米富豪のケン・グリフィン氏とスティーブン・ロス氏は、南フロリダの子どもたちがマイアミで開催されるサッカー・ワールドカップ(W杯)の試合を観戦できるよう、1200枚分のチケット購入費用を寄付した。

電子メールで配布された声明によると、寄付は両氏が深く関与する団体フロリダ・カウンシル・オブ・100を通じて行われ、地域のボーイズ&ガールズクラブに配分される。

フロリダ・カウンシル・オブ・100は、企業主導の公共政策を通じて州民の生活向上を目指していると同団体ウェブサイトで説明している。新型コロナウイルス禍の期間中にフロリダ州へ移住したグリフィン氏とロス氏は、より多くの経営幹部や投資家、起業家を同州に呼び込むための1000万ドル(約16億円)規模のキャンペーンにも資金を拠出している。

マイアミでの最初の試合は15日午後のウルグアイ対サウジアラビア戦。最初の2試合の最安チケット価格は約400ドルで、6月27日に行われるコロンビア対ポルトガル戦の入場券価格は3200ドルに高騰している。

米フロリダ州マイアミにあるW杯会場(2026年5月19日)

ヘッジファンド大手シタデルの創業者兼最高経営責任者(CEO)のグリフィン氏は、長年のサッカーファンとして知られ、米男子代表チーム監督マウリシオ・ポチェッティーノ氏の給与支払いを支援した関係者の1人でもある。一方、不動産開発会社リレーテッド・ロスのCEO兼会長を務めるロス氏は、ナショナル・フットボール・リーグ(NFL)マイアミ・ドルフィンズの筆頭オーナーで、W杯7試合が開催されるハードロック・スタジアムも同チームの資産に含まれる。

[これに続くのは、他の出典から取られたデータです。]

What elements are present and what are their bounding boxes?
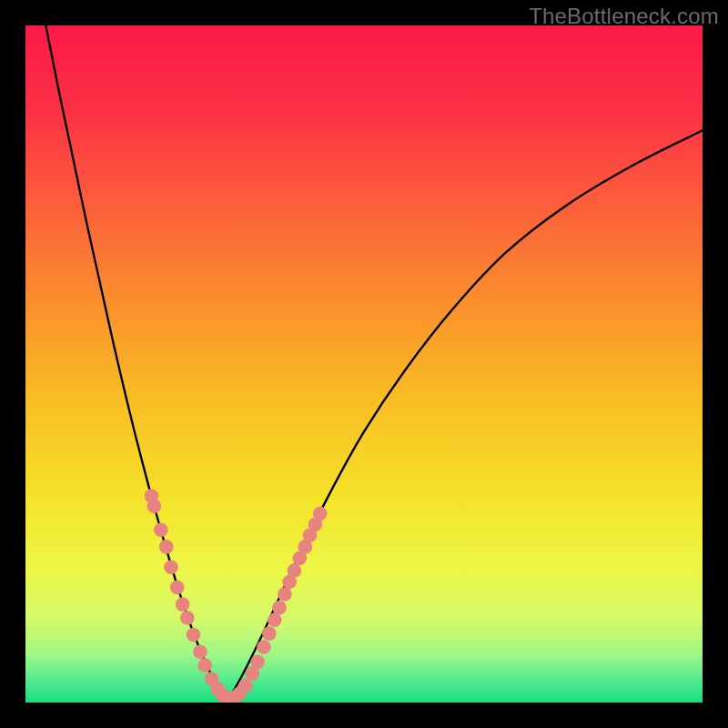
highlight-dot [164,560,178,574]
highlight-dot [272,601,287,615]
highlight-dot [288,563,302,578]
highlight-dot [250,655,265,670]
right-curve [228,130,703,699]
highlight-dot [180,611,195,625]
highlight-dot [147,499,162,513]
left-curve [46,25,228,699]
highlight-dot [193,644,207,659]
highlight-dot [187,628,201,642]
highlight-dot [159,540,174,554]
highlight-dot [262,626,277,641]
highlight-dot [313,507,328,521]
highlight-dots [145,489,328,703]
watermark-text: TheBottleneck.com [529,4,719,29]
highlight-dot [197,658,212,672]
highlight-dot [154,522,168,537]
highlight-dot [257,640,271,654]
plot-area [25,25,703,703]
highlight-dot [170,581,185,595]
highlight-dot [278,587,292,602]
chart-svg [25,25,703,703]
highlight-dot [176,597,190,612]
highlight-dot [268,612,282,627]
chart-frame: TheBottleneck.com [0,0,728,728]
highlight-dot [238,679,253,693]
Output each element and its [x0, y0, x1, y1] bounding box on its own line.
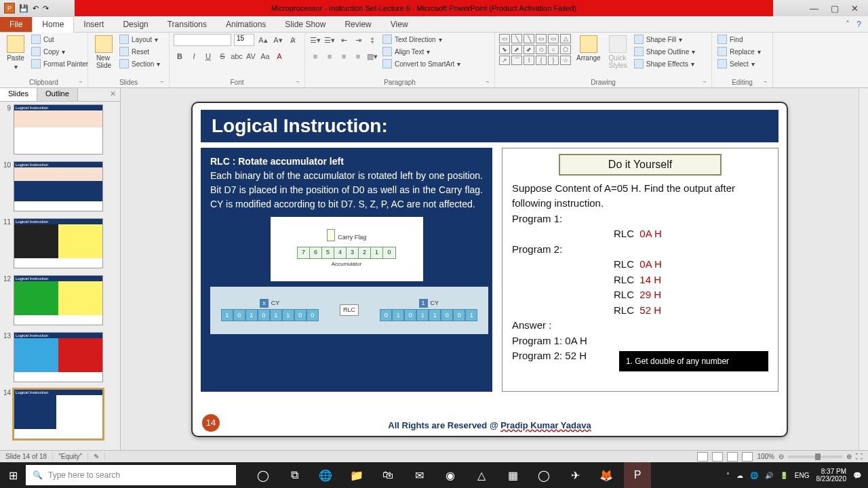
vlc-icon[interactable]: △ — [468, 462, 495, 488]
quick-styles-button[interactable]: Quick Styles — [606, 34, 630, 70]
minimize-button[interactable]: — — [810, 3, 818, 14]
explorer-icon[interactable]: 📁 — [343, 462, 370, 488]
cut-button[interactable]: Cut — [30, 34, 90, 45]
reset-button[interactable]: Reset — [118, 46, 161, 57]
slideshow-view-button[interactable] — [742, 452, 753, 462]
new-slide-button[interactable]: New Slide — [92, 34, 115, 70]
firefox-icon[interactable]: 🦊 — [593, 462, 620, 488]
replace-button[interactable]: Replace▾ — [716, 46, 762, 57]
numbering-button[interactable]: ☰▾ — [323, 34, 336, 46]
slide-thumb-9[interactable]: Logical Instruction — [14, 104, 103, 155]
telegram-icon[interactable]: ✈ — [561, 462, 589, 488]
shape-effects-button[interactable]: Shape Effects▾ — [633, 58, 696, 69]
tab-animations[interactable]: Animations — [216, 17, 275, 32]
slide-thumb-14[interactable]: Logical Instruction — [14, 389, 103, 439]
help-icon[interactable]: ? — [856, 20, 861, 29]
tab-review[interactable]: Review — [335, 17, 380, 32]
section-button[interactable]: Section▾ — [118, 58, 161, 69]
align-left-button[interactable]: ≡ — [309, 50, 321, 62]
tab-slideshow[interactable]: Slide Show — [275, 17, 335, 32]
onedrive-icon[interactable]: ☁ — [736, 472, 743, 479]
reading-view-button[interactable] — [727, 452, 738, 462]
tab-insert[interactable]: Insert — [74, 17, 113, 32]
case-button[interactable]: Aa — [259, 50, 271, 62]
slide-editor[interactable]: Logical Instruction: RLC : Rotate accumu… — [121, 88, 859, 450]
clear-format-button[interactable]: A̷ — [287, 34, 299, 46]
tab-file[interactable]: File — [0, 17, 32, 32]
cortana-icon[interactable]: ◯ — [250, 462, 277, 488]
indent-button[interactable]: ⇥ — [352, 34, 364, 46]
underline-button[interactable]: U — [202, 50, 214, 62]
slides-tab[interactable]: Slides — [0, 88, 37, 101]
layout-button[interactable]: Layout▾ — [118, 34, 161, 45]
spacing-button[interactable]: AV — [245, 50, 257, 62]
outdent-button[interactable]: ⇤ — [338, 34, 350, 46]
shapes-gallery[interactable]: ▭╲╲▭▭△ ⬊⬈⬋◇○⬠ ↗⌒⌇{}☆ — [499, 34, 571, 65]
thumbnails-list[interactable]: 9Logical Instruction 10Logical Instructi… — [0, 102, 120, 450]
line-spacing-button[interactable]: ‡ — [366, 34, 378, 46]
redo-icon[interactable]: ↷ — [43, 4, 49, 13]
minimize-ribbon-icon[interactable]: ˄ — [846, 20, 850, 29]
tray-expand-icon[interactable]: ˄ — [726, 472, 730, 479]
store-icon[interactable]: 🛍 — [374, 462, 401, 488]
align-right-button[interactable]: ≡ — [338, 50, 350, 62]
convert-smartart-button[interactable]: Convert to SmartArt▾ — [381, 58, 462, 69]
tab-transitions[interactable]: Transitions — [158, 17, 216, 32]
font-name-combo[interactable] — [174, 34, 231, 46]
slide-thumb-13[interactable]: Logical Instruction — [14, 332, 103, 382]
language-icon[interactable]: ENG — [795, 472, 810, 479]
italic-button[interactable]: I — [188, 50, 200, 62]
justify-button[interactable]: ≡ — [352, 50, 364, 62]
network-icon[interactable]: 🌐 — [750, 472, 758, 479]
bullets-button[interactable]: ☰▾ — [309, 34, 321, 46]
sorter-view-button[interactable] — [712, 452, 723, 462]
format-painter-button[interactable]: Format Painter — [30, 58, 90, 69]
align-center-button[interactable]: ≡ — [323, 50, 336, 62]
slide-canvas[interactable]: Logical Instruction: RLC : Rotate accumu… — [191, 102, 788, 437]
zoom-out-button[interactable]: ⊖ — [778, 453, 784, 460]
zoom-slider[interactable] — [788, 455, 842, 458]
battery-icon[interactable]: 🔋 — [780, 472, 788, 479]
taskbar-clock[interactable]: 8:37 PM 8/23/2020 — [816, 468, 847, 483]
columns-button[interactable]: ▥▾ — [366, 50, 378, 62]
slide-thumb-12[interactable]: Logical Instruction — [14, 275, 103, 325]
notifications-icon[interactable]: 💬 — [853, 472, 861, 479]
font-color-button[interactable]: A — [273, 50, 285, 62]
strike-button[interactable]: S — [216, 50, 229, 62]
maximize-button[interactable]: ▢ — [831, 3, 839, 14]
undo-icon[interactable]: ↶ — [33, 4, 39, 13]
align-text-button[interactable]: Align Text▾ — [381, 46, 462, 57]
start-button[interactable]: ⊞ — [0, 462, 26, 488]
opera-icon[interactable]: ◯ — [530, 462, 557, 488]
close-panel-icon[interactable]: ✕ — [106, 88, 120, 101]
zoom-in-button[interactable]: ⊕ — [846, 453, 852, 460]
save-icon[interactable]: 💾 — [19, 4, 28, 13]
edge-icon[interactable]: 🌐 — [312, 462, 339, 488]
vertical-scrollbar[interactable] — [859, 88, 868, 450]
outline-tab[interactable]: Outline — [37, 88, 78, 101]
tab-view[interactable]: View — [381, 17, 418, 32]
fit-window-button[interactable]: ⛶ — [856, 453, 863, 460]
text-direction-button[interactable]: Text Direction▾ — [381, 34, 462, 45]
shape-outline-button[interactable]: Shape Outline▾ — [633, 46, 696, 57]
tab-design[interactable]: Design — [113, 17, 157, 32]
font-size-combo[interactable]: 15 — [234, 34, 254, 46]
paste-button[interactable]: Paste ▾ — [4, 34, 27, 72]
spellcheck-icon[interactable]: ✎ — [88, 453, 105, 460]
arrange-button[interactable]: Arrange — [574, 34, 604, 63]
bold-button[interactable]: B — [174, 50, 186, 62]
copy-button[interactable]: Copy▾ — [30, 46, 90, 57]
task-view-icon[interactable]: ⧉ — [281, 462, 308, 488]
volume-icon[interactable]: 🔊 — [765, 472, 773, 479]
shape-fill-button[interactable]: Shape Fill▾ — [633, 34, 696, 45]
shrink-font-button[interactable]: A▾ — [272, 34, 284, 46]
slide-thumb-10[interactable]: Logical Instruction — [14, 161, 103, 211]
find-button[interactable]: Find — [716, 34, 762, 45]
mail-icon[interactable]: ✉ — [406, 462, 433, 488]
chrome-icon[interactable]: ◉ — [437, 462, 464, 488]
grow-font-button[interactable]: A▴ — [257, 34, 269, 46]
normal-view-button[interactable] — [697, 452, 708, 462]
taskbar-search[interactable]: 🔍 Type here to search — [26, 465, 236, 485]
zoom-icon[interactable]: ▦ — [499, 462, 526, 488]
tab-home[interactable]: Home — [32, 16, 74, 33]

6月11日に開幕した今大会は、国際サッカー連盟(FIFA)が設定した高額なチケット価格に批判の声が上がっており、熱心なファンの多くが締め出されかねないとの懸念も出ている。それでもスタジアムはおおむね満員となっており、米国、メキシコ、カナダの3カ国で48チームが戦う史上最大規模のW杯への熱気は高まっている。

原題:Griffin, Ross Donate 1,200 World Cup Tickets to Florida Kids(抜粋)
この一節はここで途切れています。